I am back! A number of unexpected obligations have slowed my progress in my creative endeavors, but I am finally back in a position where I can re-dedicate myself to this blog.
This post will be the first in a series on cryonics, the science of using low temperatures to preserve human life with the aim of future revival. (I had some other posts planned, and I will return to those in due course.) The ethical, legal, and metaphysical issues involved in cryonics are all complex, but the essence of the issue is quite simple. Cryonics should be thought of under the umbrella of emergency medicine, or, a little more generally, of life-extension technology. It offers some chance, though of no course no guarantee, of an extended lifespan at some point in the future when superior technology becomes available.

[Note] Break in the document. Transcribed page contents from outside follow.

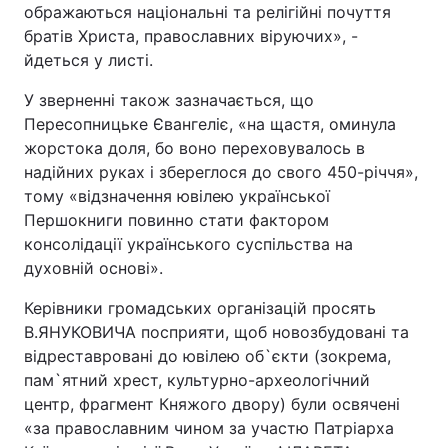
ображаються національні та релігійні почуття
братів Христа, православних віруючих», -
йдеться у листі.
У зверненні також зазначається, що
Пересопницьке Євангеліє, «на щастя, оминула
жорстока доля, бо воно переховувалось в
надійних руках і збереглося до свого 450-річчя»,
тому «відзначення ювілею української
Першокниги повинно стати фактором
консолідації українського суспільства на
духовній основі».
Керівники громадських організацій просять
В.ЯНУКОВИЧА посприяти, щоб новозбудовані та
відреставровані до ювілею об`єкти (зокрема,
пам`ятний хрест, культурно-археологічний
центр, фрагмент Княжого двору) були освячені
«за православним чином за участю Патріарха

When it is conceptualized in this way, as I think it should be, the value of cryonics to those who want to live should be just as obvious as the value of chemotherapy or organ transplants to those who need them.

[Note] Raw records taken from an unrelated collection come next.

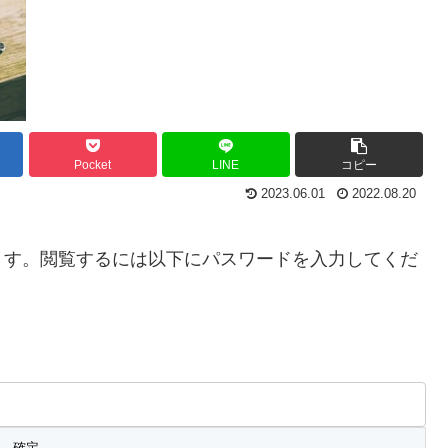
Pocket
LINE
コピー
2023.06.01
2022.08.20
ます。閲覧するには以下にパスワードを入力してくだ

There are many myths and misconceptions about cryonics out there, so I know that my view will meet with some skepticism, hostility, and even disgust. If that is your initial reaction, stick with me. Even if I can’t persuade you that you should choose cryonics for yourself—that is, after all, a personal decision which depends on your own circumstances and priorities—I hope you will at least come to appreciate the perspective of the thousands of individuals who have chosen the procedure.
In this first post, I offer a simple argument for cryonics based on an analogy between cryonics and therapeutic hypothermia.
Generally speaking, there is a period of time after cardiac arrest before the brain and other tissues become irreversibly damaged. This is why CPR is possible. If blood circulation can be quickly restored, then a person that is pronounced dead can be brought back to life. The main obstacle is ischemia. The cells throughout our body begin to die as soon as the supply of new blood is cut off. But death is not immediate, and as long as the brain is not dead, there is hope.
Under normal circumstances, it would take tremendous luck to revive a patient even minutes after cardiac arrest. Nevertheless, I think it is important to note that this does happen and, when it does, we celebrate it.
Now introduce colder temperatures, which slow down the metabolism and thereby slow down the process of ischemic damage. In one remarkable case, a Swedish woman named Anna Bagenholm was pulled from ice cold water with no heartbeat and revived more than two hours later when doctors warmed up and recirculated her blood. Though she woke up in bad shape, she is reported to have made an almost full recovery within ten years.
Anna Bagenholm’s revival and recovery should be celebrated. “I think it’s amazing that I’m alive,” Bagenholm herself said some months after the accident.
How does this case differ from the possible cryonic recoveries of the future? The length of time is different. My view is that it will take upwards of one hundred years before we are ready to revive the first cryonics patients. The mechanism of preservation and the technologies are not exactly the same. Cryonicists attempt to do deliberately and in a controlled manner what happened to Anna Bagenholm partly through luck. One of the most obvious technological differences is that cryonics must vitrify the brain—turn it into a glass—in order to prevent the damage associated with ice crystals. And cryonics is perhaps somewhat less likely to succeed. We do not yet know how to undo the chemical damage caused by the process of vitrification. Over time, though, the technology will improve. Two hundred years from now, reviving cryonics patients may prove to be far easier than it was to revive Anna Bagenholm.
If there were no objections to cryonics, I think the story would end there. Cryonics is just the first step in an emergency medical procedure that will be continued a hundred years from now when we have the necessary technology. But of course the story does not end there. My next posts will address some of the most plausible objections.